# norton 360 problem



## monster4691 (Apr 6, 2008)

I've used Norton for years. I recently got the new version of 360 for my win xp home computer. I've looked all over the place and I tried to get help via Norton which was an extremely frustrating experience but I still can't figure out how to run a custom scan on just one file or folder. I had to download a program off the web and I wanted to scan it before I opened it and I could not figure out how to do this.
Does anyone know?
HELP!
R


----------



## corysdad (Mar 31, 2008)

I got stuck with, I mean, "upgraded" to Norton 360 from Norton Internet Security. Turns out is is sort of a computer security for dummies kind of program, giving you much less control of what it does.

Try this, go into My Computer or Windows Explorer and right click on a file. Do you see a menu item "Norton 360"? If you do click on it. Do you see a "Scan Now"? If you do, click on it and it will scan the curently selected file(s).

If you don't see these context menu items. Go to Symantec and register your copy of 360 if you have not already. Then get version 2.0 and install it. It is free to registered owners. This version added some user controls missing from the first version.


----------



## clyde123 (Apr 10, 2008)

I've been a supporter of Norton products for years, and sold thousands of them, supported them etc. But in the last couple of years we lost faith with them. Mainly because the Norton products used too much resources, memory etc. So a year ago we moved to selling and supporting Nod32 products. They are FAR better products, in many ways.
The Norton 360 especially is a bloated useless piece of stuff. The majority of calls we get now regarding security software problems, the customer has Norton 360.


----------



## Michael York (Nov 3, 2007)

monster4691 said:


> I've used Norton for years. I recently got the new version of 360 for my win xp home computer. I've looked all over the place and I tried to get help via Norton which was an extremely frustrating experience but I still can't figure out how to run a custom scan on just one file or folder.

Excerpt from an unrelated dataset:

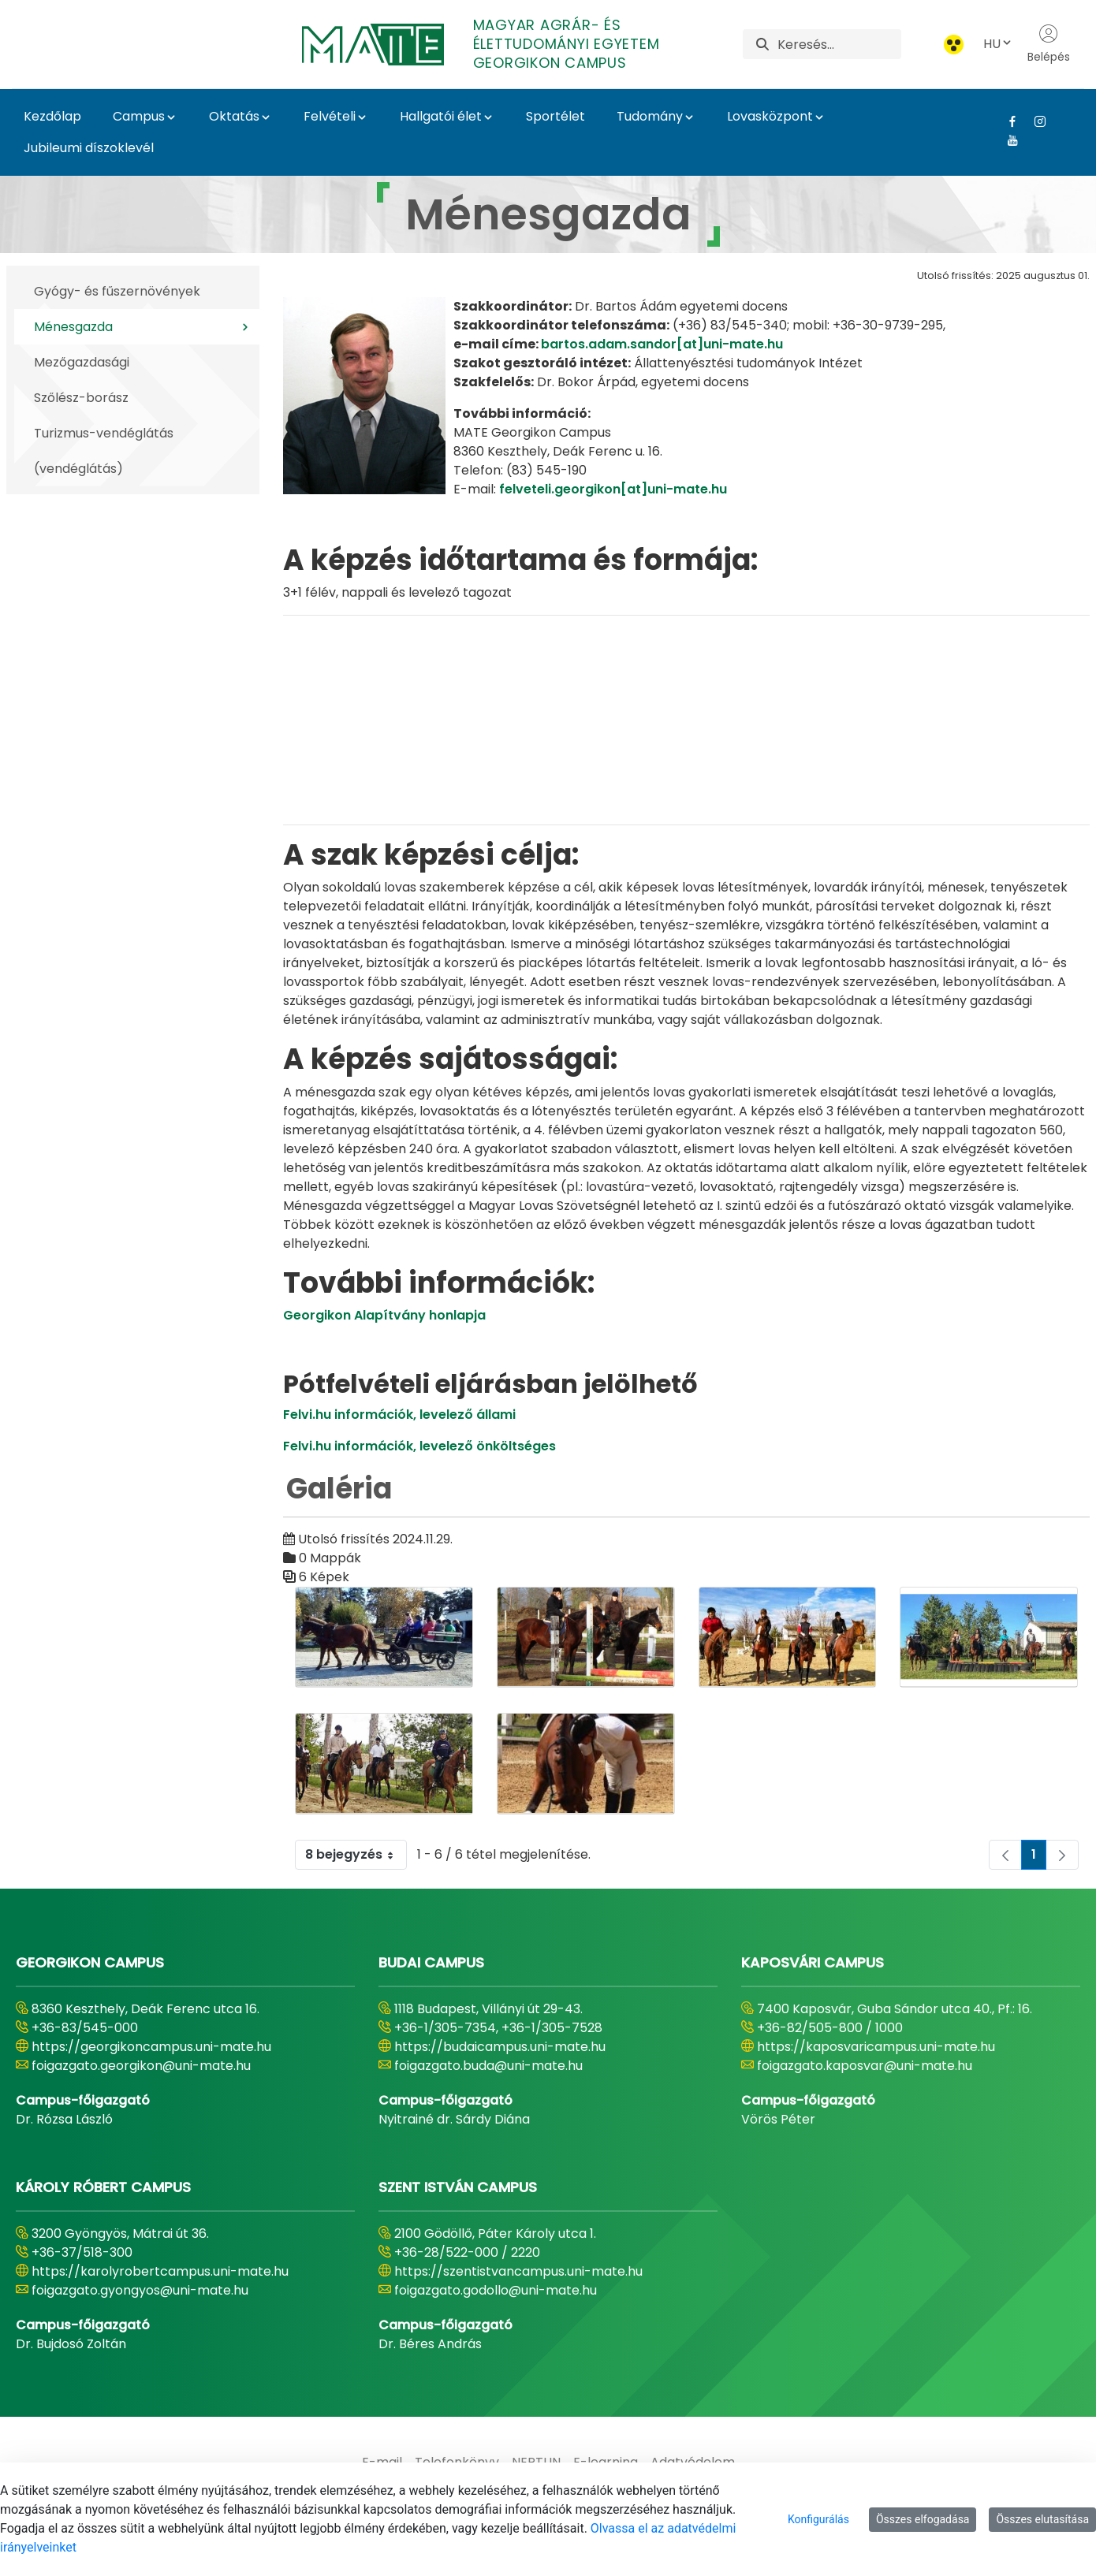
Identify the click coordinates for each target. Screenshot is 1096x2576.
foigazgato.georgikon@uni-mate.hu (141, 2066)
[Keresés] (839, 44)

I had to download a program off the web and I wanted to scan it before I opened it and I could not figure out how to do this.
> Does anyone know?
> HELP!
> R


Hi monster4691,

This is Mike from the Norton Authorized Support Team responding to your questions about Norton 360. Norton 360 version 1 did not have the ability to right-click on a file or folder and scan it.

As long as you have a valid subscription to Norton 360, you are eligible for an upgrade to version 2 of Norton 360, which does give you the ability to right-click and scan a particular file or folder. 

Please click on the following link to upgrade to Norton 360 2.0.

Norton 360 2.0 Upgrade

I hope that this information resolves your issue.

Thank you,
Mike


----------